At the Diva’s performance in Fhloston, she is shot by a Mangalore ambush. The Diva informs Dallas that she has the stones in her body and he extracts them. Dallas gives the stones to Ruby Rhod while he and Leeloo fight the Mangalores. Zorg arrives at Fhloston and re-enters the spaceliner in search for the stones. Meanwhile, Dallas, Leeloo, Cornelius and Ruby escape with the actual stones on Zorg’s ship. The Managalores activate another bomb on the liner and destroy Zorg.

 

The Temple

Dallas, Leeloo, Cornelius and Ruby return to the temple. Leeloo releases the weapons ‘Divine Light’ and transforms the ‘Great Evil’ into a moon neutralizing the threat for next 5000 years.
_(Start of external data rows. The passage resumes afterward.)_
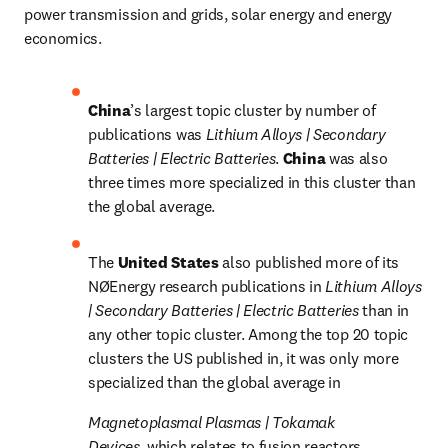
power transmission and grids, solar energy and energy 
economics.
China
’s largest topic cluster by number of 
publications was 
Lithium Alloys | Secondary 
Batteries | Electric Batteries
. 
China 
was also 
three times more specialized in this cluster than 
the global average.
The 
United States 
also published more of its 
NØEnergy research publications in 
Lithium Alloys 
| Secondary Batteries | Electric Batteries 
than in 
any other topic cluster. Among the top 20 topic 
clusters the US published in, it was only more 
specialized than the global average in 
Magnetoplasmal Plasmas | Tokamak 
Devices, 
which relates to fusion reactors.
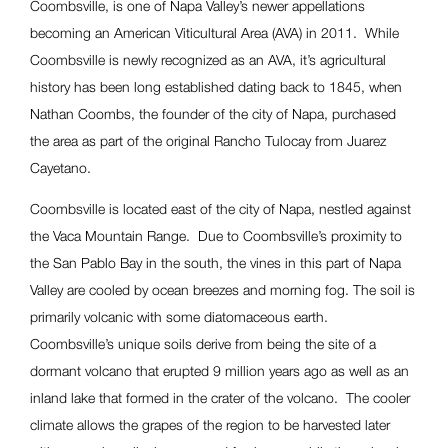
Coombsville, is one of Napa Valley’s newer appellations
becoming an American Viticultural Area (AVA) in 2011. While
Coombsville is newly recognized as an AVA, it’s agricultural
history has been long established dating back to 1845, when
Nathan Coombs, the founder of the city of Napa, purchased
the area as part of the original Rancho Tulocay from Juarez
Cayetano.
Coombsville is located east of the city of Napa, nestled against
the Vaca Mountain Range. Due to Coombsville’s proximity to
the San Pablo Bay in the south, the vines in this part of Napa
Valley are cooled by ocean breezes and morning fog. The soil is
primarily volcanic with some diatomaceous earth.
Coombsville’s unique soils derive from being the site of a
dormant volcano that erupted 9 million years ago as well as an
inland lake that formed in the crater of the volcano. The cooler
climate allows the grapes of the region to be harvested later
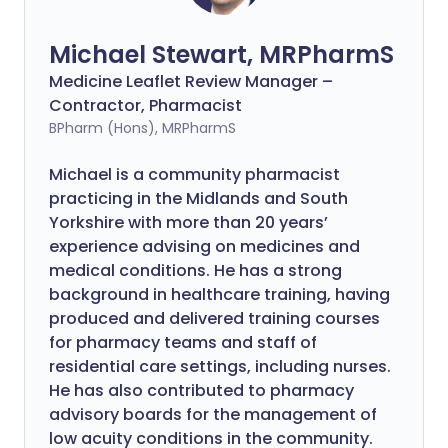
Michael Stewart, MRPharmS
Medicine Leaflet Review Manager –
Contractor, Pharmacist
BPharm (Hons), MRPharmS
Michael is a community pharmacist
practicing in the Midlands and South
Yorkshire with more than 20 years’
experience advising on medicines and
medical conditions. He has a strong
background in healthcare training, having
produced and delivered training courses
for pharmacy teams and staff of
residential care settings, including nurses.
He has also contributed to pharmacy
advisory boards for the management of
low acuity conditions in the community.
Part II; The Fifth Element; 1:14:50

This shot is a medium close-up where the camera is at a low angle giving the audience a perspective similar to Korben as he holds Ruby Rhod up against the wall with his hand clenched around Ruby’s throat. The focus is on Ruby in this shot and the camera’s positioning behind Korben’s shoulder intensifies this emphasis. Our eyes are drawn towards the outline of Ruby’s jugular vein as Korben forcefully pushes his thumb upon it right at the center of the shot. The use of color in this frame also adds to the emphasis on Ruby. The whiteness of Korben’s skin and the dark grey backdrop serve as a muted canvas contrasting strikingly with Ruby’s cheetah print shoulder crown and blonde, phallically styled hair. At first glance, Ruby’s gaze and expression suggest fear and discomfort. However, it is important to note the subtle curvature at the corner of Ruby’s mouth that resembles a slight smile. The notion that Ruby may be welcoming submission in this shot invites the audience to relate blackness to forms of radical sexual pleasure and queerness.
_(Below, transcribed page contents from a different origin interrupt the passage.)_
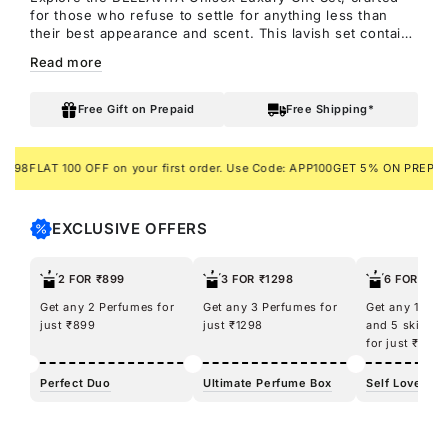
for those who refuse to settle for anything less than
their best appearance and scent. This lavish set contains
four exquisite fragrances from BELLAVITA: Honey OUD,
Read more
SKAI Aquatic, Fresh Unisex, and White OUD perfumes.
Each scent is a journey to captivation in its own right.
It's akin to unlocking a treasure trove of allure within a
Free Gift on Prepaid
Free Shipping*
single box.
LAT 100 OFF on your first order. Use Code: APP100
GET 5% ON PREPAID ORD
EXCLUSIVE OFFERS
2 FOR ₹899
3 FOR ₹1298
6 FOR ₹12
Get any 2 Perfumes for
Get any 3 Perfumes for
Get any 100m
just ₹899
just ₹1298
and 5 skincar
for just ₹1298
Perfect Duo
Ultimate Perfume Box
Self Love Kit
Throughout the film, Ruby Rhod is utilized as a vessel for racialized sexuality and I chose this shot because it serves not just as another example of his sexual elusivity, but also demonstrates the filmmakers constant reassertion of it. This shot, among others, forces the audience to question Ruby’s sexuality and gender. This occurs so often and to such an extent that Ruby’s role in the film cannot be defined outside of this portrayal. Ruby’s sexual and gender fluidity is always presented to the audience in contrast with the normative, rigid portrayal of Korben’s cis, white, masculine identity. Their spectacle of difference and Ruby’s otherness is pronounced unwaveringly.

The treatment of Ruby’s sexuality in this film exemplifies a shift in the genre that allows for more complex black characters on-screen. However, the reductive tokenism of the genre’s ‘past’ is still very much present in this film. In many ways, the rise of blackness as being “cool” in the 1990s became the new token end to justify the new means of giving black characters multidimensionality in films. As Nama writes, “Will smith became part film trailblazer, part comic relief, and pure pop sci-fi cool. He laid the groundwork in the 1990s for a more central, defiant, and charismatic version of black cool to enter the SF film genre” (Nama 39). The notion of “black cool” is compelling in films such as the Fifth Element (Nama 39). Ruby Rhod’s mysterious, layered portrayal is both a positive development for black characters in the genre and, at the same time, a reductive, archetypal tokenism of “black cool” (Nama 39).